- Recorded information

○ ○ ○

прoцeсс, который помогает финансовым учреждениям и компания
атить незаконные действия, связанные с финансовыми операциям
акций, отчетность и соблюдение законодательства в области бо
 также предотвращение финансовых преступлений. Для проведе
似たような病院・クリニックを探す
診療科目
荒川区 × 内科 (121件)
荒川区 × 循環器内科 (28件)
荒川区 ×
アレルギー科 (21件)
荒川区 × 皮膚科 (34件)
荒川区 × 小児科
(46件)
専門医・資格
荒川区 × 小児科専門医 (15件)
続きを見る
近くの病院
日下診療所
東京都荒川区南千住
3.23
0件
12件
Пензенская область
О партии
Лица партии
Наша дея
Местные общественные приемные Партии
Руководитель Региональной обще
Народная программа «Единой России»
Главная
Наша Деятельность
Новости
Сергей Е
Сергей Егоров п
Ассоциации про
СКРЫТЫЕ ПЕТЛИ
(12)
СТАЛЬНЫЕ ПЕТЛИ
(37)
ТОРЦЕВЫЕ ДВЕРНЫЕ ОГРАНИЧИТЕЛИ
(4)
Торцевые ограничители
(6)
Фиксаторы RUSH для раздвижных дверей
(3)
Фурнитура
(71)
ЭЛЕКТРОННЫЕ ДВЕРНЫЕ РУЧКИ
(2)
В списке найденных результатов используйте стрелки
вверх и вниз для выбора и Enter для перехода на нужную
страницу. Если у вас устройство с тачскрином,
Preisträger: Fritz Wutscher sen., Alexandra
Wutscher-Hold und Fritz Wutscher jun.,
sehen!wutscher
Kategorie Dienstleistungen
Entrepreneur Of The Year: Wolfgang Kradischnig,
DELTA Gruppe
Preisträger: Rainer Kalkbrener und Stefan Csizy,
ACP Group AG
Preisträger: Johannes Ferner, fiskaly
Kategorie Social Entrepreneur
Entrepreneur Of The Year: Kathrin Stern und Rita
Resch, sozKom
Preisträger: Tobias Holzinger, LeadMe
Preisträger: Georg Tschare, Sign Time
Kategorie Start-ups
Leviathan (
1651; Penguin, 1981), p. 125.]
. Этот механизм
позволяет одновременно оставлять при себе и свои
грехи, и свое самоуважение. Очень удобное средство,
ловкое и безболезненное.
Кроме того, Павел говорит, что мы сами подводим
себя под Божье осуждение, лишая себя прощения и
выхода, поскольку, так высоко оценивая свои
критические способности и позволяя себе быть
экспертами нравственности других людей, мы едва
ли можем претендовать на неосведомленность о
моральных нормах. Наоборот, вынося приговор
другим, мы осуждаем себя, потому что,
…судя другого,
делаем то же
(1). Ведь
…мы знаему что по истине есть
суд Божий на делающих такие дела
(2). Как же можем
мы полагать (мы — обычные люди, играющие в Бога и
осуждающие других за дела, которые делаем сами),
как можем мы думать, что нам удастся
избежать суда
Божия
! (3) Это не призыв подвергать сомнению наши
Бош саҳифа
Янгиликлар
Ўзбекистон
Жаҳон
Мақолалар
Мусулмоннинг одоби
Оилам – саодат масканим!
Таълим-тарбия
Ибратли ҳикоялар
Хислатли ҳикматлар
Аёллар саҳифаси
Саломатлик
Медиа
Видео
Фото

○ ○ ○

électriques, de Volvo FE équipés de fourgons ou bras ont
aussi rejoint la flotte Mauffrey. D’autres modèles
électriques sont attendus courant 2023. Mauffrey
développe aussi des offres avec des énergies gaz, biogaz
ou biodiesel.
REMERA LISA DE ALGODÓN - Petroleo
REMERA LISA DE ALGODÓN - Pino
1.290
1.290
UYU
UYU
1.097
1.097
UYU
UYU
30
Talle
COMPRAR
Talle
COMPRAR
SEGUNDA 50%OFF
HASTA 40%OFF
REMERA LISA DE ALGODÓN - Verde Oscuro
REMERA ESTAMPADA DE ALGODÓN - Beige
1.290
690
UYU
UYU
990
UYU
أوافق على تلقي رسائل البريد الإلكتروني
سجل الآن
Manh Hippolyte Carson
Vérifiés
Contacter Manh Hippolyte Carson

○ ○ ○

- What the exercise asks
Reproduce verbatim only the segment of the listing bounded by the line containing "грехи, и свое" and the line containing "экспертами нравственности других", with both boundary lines included.

- Solution for this problem
грехи, и свое самоуважение. Очень удобное средство,
ловкое и безболезненное.
Кроме того, Павел говорит, что мы сами подводим
себя под Божье осуждение, лишая себя прощения и
выхода, поскольку, так высоко оценивая свои
критические способности и позволяя себе быть
экспертами нравственности других людей, мы едва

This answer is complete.